This repository is a first step in integrating the standalone C++ emulator in a python code.
It is possible to use a configuration file (config.yaml) and easily change the input configuration parameters of the Stage-2 emulator.
To create the binding between Python and C++ code, a special library has been used: cppyy. Some short example about how import C++ libraries, how to call class into Python, etc are reported in this repository on my profile.
For the moment, there is no Makefile to compile the code. The command that should be used is the following. The shared library has to be inserted in the python file run_emulator.py.
g++ -std=c++14 -shared -o lib_configuration.so L1Trigger/L1THGCal/src/backend_emulator/*.cc -g -fPIC -I.
In the main python file run_emulator.py and in data_handle/event.py data are prepared and injected.

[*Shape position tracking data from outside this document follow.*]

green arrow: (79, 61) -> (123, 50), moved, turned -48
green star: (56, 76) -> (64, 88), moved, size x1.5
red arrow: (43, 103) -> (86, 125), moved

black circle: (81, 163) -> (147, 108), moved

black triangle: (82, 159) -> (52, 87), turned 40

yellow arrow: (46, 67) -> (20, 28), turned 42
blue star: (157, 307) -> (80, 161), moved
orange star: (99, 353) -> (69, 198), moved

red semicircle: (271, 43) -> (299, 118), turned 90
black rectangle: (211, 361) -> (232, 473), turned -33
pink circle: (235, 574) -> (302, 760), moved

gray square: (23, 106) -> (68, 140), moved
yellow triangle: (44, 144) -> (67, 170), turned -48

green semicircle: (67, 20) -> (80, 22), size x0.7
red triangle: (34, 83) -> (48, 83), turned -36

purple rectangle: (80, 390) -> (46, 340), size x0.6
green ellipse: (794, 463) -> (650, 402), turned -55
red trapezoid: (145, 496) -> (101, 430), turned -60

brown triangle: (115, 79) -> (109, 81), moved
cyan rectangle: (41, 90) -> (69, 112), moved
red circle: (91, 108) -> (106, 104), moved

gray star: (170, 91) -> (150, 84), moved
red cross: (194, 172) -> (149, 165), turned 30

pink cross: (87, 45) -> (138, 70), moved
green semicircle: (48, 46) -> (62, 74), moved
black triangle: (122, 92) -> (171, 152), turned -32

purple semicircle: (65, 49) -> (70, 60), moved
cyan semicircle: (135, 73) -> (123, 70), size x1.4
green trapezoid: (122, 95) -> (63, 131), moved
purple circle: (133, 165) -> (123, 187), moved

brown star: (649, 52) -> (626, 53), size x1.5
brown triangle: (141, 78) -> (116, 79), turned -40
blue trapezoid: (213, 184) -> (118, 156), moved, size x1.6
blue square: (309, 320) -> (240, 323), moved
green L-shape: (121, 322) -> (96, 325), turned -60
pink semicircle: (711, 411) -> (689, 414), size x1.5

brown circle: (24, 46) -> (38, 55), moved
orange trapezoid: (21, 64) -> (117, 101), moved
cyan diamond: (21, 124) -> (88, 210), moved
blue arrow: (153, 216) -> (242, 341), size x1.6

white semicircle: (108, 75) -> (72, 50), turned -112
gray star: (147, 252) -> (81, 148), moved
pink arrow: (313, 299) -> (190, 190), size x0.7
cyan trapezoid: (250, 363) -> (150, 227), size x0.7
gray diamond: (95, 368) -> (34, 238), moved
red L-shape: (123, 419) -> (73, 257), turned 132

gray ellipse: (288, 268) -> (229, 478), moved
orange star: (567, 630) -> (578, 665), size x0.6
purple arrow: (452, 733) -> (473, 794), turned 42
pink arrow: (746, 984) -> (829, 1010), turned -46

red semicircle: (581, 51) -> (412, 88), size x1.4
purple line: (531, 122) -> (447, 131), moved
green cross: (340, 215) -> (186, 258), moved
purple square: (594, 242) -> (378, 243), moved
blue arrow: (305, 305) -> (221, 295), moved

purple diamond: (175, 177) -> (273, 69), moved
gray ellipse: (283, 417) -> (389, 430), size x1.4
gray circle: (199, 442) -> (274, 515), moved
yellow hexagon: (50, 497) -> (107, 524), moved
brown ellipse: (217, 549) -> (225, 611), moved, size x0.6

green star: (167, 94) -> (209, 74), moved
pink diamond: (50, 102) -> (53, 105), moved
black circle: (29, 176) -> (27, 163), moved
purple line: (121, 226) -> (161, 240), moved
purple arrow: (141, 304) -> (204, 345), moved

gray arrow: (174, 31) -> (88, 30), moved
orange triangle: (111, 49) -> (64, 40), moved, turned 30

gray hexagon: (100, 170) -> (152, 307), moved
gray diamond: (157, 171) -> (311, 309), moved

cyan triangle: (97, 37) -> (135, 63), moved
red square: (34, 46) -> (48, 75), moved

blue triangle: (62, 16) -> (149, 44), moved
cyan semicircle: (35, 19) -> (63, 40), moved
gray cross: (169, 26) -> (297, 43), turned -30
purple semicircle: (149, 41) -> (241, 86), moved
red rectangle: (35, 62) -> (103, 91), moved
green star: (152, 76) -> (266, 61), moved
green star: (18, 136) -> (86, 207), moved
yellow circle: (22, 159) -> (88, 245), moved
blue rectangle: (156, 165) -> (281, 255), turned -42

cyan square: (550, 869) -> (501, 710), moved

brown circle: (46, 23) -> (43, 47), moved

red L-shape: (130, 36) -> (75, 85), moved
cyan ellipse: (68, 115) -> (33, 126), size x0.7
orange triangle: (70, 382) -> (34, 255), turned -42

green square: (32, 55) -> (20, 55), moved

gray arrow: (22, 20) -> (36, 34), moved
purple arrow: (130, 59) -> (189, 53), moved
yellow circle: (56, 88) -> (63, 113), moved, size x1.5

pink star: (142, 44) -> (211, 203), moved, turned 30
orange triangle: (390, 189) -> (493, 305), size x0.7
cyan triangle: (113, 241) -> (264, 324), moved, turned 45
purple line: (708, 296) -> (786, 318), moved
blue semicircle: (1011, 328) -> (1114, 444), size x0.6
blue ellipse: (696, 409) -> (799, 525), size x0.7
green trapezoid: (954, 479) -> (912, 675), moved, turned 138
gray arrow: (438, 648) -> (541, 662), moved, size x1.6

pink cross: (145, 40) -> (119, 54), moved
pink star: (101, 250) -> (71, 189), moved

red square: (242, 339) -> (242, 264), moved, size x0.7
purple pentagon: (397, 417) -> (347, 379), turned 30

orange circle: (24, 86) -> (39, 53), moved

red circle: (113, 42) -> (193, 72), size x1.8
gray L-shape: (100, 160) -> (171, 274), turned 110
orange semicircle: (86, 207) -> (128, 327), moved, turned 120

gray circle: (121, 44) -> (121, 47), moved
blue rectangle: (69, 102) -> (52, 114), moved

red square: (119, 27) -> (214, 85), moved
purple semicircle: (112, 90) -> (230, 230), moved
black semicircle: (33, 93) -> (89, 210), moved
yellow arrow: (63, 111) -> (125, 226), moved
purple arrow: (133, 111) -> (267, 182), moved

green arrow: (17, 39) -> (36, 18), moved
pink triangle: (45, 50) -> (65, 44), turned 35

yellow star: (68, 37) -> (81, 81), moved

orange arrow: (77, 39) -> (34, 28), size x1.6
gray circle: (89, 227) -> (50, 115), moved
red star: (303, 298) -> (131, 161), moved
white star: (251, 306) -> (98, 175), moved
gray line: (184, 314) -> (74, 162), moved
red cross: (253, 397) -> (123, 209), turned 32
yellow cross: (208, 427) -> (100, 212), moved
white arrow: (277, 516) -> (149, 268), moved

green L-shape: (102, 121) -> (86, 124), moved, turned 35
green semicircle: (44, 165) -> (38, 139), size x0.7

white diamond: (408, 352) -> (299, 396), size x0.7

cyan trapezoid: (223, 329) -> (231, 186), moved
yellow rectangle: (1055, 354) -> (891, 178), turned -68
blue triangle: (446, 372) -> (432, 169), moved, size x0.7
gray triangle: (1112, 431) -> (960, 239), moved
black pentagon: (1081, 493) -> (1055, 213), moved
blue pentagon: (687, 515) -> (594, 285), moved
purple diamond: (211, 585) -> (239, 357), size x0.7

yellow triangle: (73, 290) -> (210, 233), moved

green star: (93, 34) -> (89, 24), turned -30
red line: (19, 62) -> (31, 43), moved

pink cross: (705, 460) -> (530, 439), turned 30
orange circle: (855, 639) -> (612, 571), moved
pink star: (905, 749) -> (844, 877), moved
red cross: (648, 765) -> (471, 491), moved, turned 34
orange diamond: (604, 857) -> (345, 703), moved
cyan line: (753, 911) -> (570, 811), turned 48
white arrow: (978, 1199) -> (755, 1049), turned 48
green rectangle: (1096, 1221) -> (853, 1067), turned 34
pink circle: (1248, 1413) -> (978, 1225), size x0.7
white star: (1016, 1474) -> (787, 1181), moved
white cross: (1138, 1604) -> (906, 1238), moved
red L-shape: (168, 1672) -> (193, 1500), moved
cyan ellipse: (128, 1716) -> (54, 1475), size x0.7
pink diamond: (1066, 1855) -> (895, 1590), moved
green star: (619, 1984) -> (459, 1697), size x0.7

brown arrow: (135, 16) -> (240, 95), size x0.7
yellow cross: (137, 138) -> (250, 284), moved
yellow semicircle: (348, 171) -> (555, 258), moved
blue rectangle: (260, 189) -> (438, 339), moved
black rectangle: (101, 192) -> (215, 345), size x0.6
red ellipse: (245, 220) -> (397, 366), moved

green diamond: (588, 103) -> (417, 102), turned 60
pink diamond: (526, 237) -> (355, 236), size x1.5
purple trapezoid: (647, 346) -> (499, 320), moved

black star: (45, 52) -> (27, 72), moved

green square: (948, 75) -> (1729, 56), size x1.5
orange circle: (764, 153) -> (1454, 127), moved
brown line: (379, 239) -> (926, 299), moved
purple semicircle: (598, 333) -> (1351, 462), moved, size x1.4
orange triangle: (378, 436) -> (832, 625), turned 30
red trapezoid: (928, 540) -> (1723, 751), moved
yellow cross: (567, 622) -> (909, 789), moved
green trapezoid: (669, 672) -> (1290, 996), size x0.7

Currently I'm studying the back-end mapping (TC to S1, S2 links and frames) to understand how the data has to be prepared starting from a simple simulated dataset. XML files here and copied in the config_files directory. The geometry is read from the XML file in data_handle/geometry.py.
To run the Stage-2 emulator using the Python wrapper, some packages need to be installed in your environment. Here, I'll list the most important ones:
I suggest creating a conda environment for easy inclusion and activation of the following packages.
conda create --name <env_name> python=3.7
conda install -c conda-forge cppyy
conda install -c conda-forge pyyaml
pip install matplotlib
pip install scipy
pip install awkward
pip install uproot
conda install gxx
# run the emulator without producing any plots
python run_emulator.py
# processing 2 events and producing plots post unpacking and post seeding
python run_emulator.py -n 2 --plot --col
# processing 100 events and plotting the seeding efficiency vs eta, pT and energy threshold
python run_emulator.py -n 100 --thr_seed
# to specified the particles (photons or pions) and pileup (0 or 200)
python run_emulator.py -n 100 --pileup PU0 --particles photons --thr_seed
Other options can be displayed using python run_emulator.py --help.
Single particle plots and efficiency plots can be found here.
Some emulator parameters can be easily changes via the config yaml file. For instance, the seeding threshold (in GeV) or the seeding window width.
I'm producing new data samples using Geometry V16 following the recipe outlined here and considering Phase2Fall22campaign. Public samples (photons and pions) that I'm using are stored in this eos folder:
/eos/home-m/mchiusi/s2_emulator
The location can be change via the yaml configuration file.
These samples have been produced using threshold algorithm in the CE-E and STC for CE-H and CE-S. A simulation of best choice algorithm (BS) for the CE-E is implemented in the Python wrapper.